The fibrinogen, CD62p, PAC-1, and platelet aggregation rates of the case group (pretreatment) are higher than those in the control group (EPI 77.90±6.31 vs 60.15±5.37, ADP 52.89±9.36 vs 47.90±6.16, and AA 76.09±3.14 vs.55.18±3.55); and the NO level is lower in the case group than in the control group (p<0.05, respectively). After 8 weeks of exenatide treatment in the case group, the CD62p, PAC-1, and platelet aggregation rates were lower than before the treatment (EPI: 61.96±8.94 vs 77.90±6.31 and AA: 50.98±6.73 vs 76.09±3.14); and the NO level was higher than before the treatment (p<0.05, respectively). Pearson correlation analysis showed that the changes in platelet aggregation rates (Δ EPI and ΔAA) of the patients in the case group after 8 weeks of exenatide treatment were positively correlated with the changes in body mass index, waist circumference, weight, blood lipids, fasting plasma glucose, haemoglobin A1c, fibrinogen, CD62p, and PAC-1 and negatively correlated with the changes in high-density lipoprotein and NO (p<0.05).

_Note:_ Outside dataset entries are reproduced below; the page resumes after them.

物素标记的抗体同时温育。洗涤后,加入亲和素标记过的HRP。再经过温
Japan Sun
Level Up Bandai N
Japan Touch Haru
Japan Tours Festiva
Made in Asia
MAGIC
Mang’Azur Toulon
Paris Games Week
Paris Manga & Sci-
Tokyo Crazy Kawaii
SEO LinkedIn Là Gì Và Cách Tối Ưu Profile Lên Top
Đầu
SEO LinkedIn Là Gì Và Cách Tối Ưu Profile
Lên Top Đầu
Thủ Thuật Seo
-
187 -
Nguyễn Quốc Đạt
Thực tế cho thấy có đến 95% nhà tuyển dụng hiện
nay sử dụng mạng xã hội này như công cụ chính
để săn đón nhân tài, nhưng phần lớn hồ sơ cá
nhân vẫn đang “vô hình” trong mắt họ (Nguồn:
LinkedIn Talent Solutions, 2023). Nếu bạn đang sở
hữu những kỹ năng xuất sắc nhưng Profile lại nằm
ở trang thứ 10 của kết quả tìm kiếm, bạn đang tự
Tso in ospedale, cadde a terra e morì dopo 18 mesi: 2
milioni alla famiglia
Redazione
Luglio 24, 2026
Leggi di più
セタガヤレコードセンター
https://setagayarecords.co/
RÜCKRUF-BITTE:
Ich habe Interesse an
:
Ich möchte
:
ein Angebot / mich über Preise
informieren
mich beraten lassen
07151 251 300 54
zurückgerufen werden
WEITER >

Multiple linear regression analysis showed that the changes in NO, CD62p and PAC-1 were independent risk factors affecting the changes in platelet aggregation rates.

Conclusion

The GLP-1R agonist exenatide can inhibit the activation state of platelets in patients with T2DM and inhibit thrombosis, which is beneficial to reduce the risk of cardiovascular events.

Keywords:

• glucagon-like peptide-1
• type 2 diabetes mellitus
• exenatide
• platelet activation
• thrombosis

Acknowledgments

The authors thank the laboratory of Anhui Medical University and the participants of this study including statistician, doctors, nurses, and researchers from the First Affiliated Hospital of Anhui Medical University.

Abbreviations

ADP, adenosine diphosphate; AA, arachidonic acid; APTT, activated partial thromboplastin time; BMI, body mass index; COLL, collagen; cAMP, cyclic adenosine monophosphate; cGMP, cyclic guanosine monophosphate; DD, D-dimer; DBP, diastolic blood pressure; EPI, epinephrine; FPG, fasting plasma glucose; FIB, fibrinogen; FDP, fibrin degradation products; GLP-1R, glucagon-like peptide-1 receptor; HDL-C, high-density lipoprotein cholesterol; HbA1c, hemoglobin A1c; INR, international normalized ratio; LDL-C, low-density lipoprotein cholesterol; NO, nitric oxide; PLT, platelets; PT, prothrombin time; PTA, prothrombin time activity; PAC-1, platelet activation complex-1; PKG, protein kinase G; PI3K, phosphoinositide 3-kinase; PRP, platelet-rich plasma; PPP, platelet-poor plasma; RCT, randomized controlled trial; SBP, systolic blood pressure; sGC, soluble guanylate cyclase; TCH, total cholesterol; TG, triglycerides; TT, thrombin time; T2DM, type 2 diabetes mellitus; TGE, thromboelastogram.

Data Sharing Statement

The data sets used to support the findings of this study are available from the corresponding authors upon request.

Ethics Approval

According to the ethical principles of the “Measures for the Ethical Review of Biomedical Research Involving Humans”, the WMA “Declaration of Helsinki” and the CIOMS “International Ethical Guidelines for Human Biomedical Research”, the study was approved by the Medical Ethics Committee of the First Affiliated Hospital of Anhui Medical University.

Informed Consent

Informed consent was obtained from all individual participants included in the study.

Author Contributions

All authors made substantial contributions to conception and design, acquisition of data, or analysis and interpretation of data; took part in drafting the article or revising it critically for important intellectual content; agreed to submit to the current journal; gave final approval of the version to be published; and agreed to be accountable for all aspects of the work.

Disclosure

The authors declare no conflict of interest.

Additional information

Funding

This work was supported by the Natural Foundation of Anhui Province [NO.1808085MH279] and Discipline Construction Project of Anhui Medical University Project number [NO. 2021lcxk004].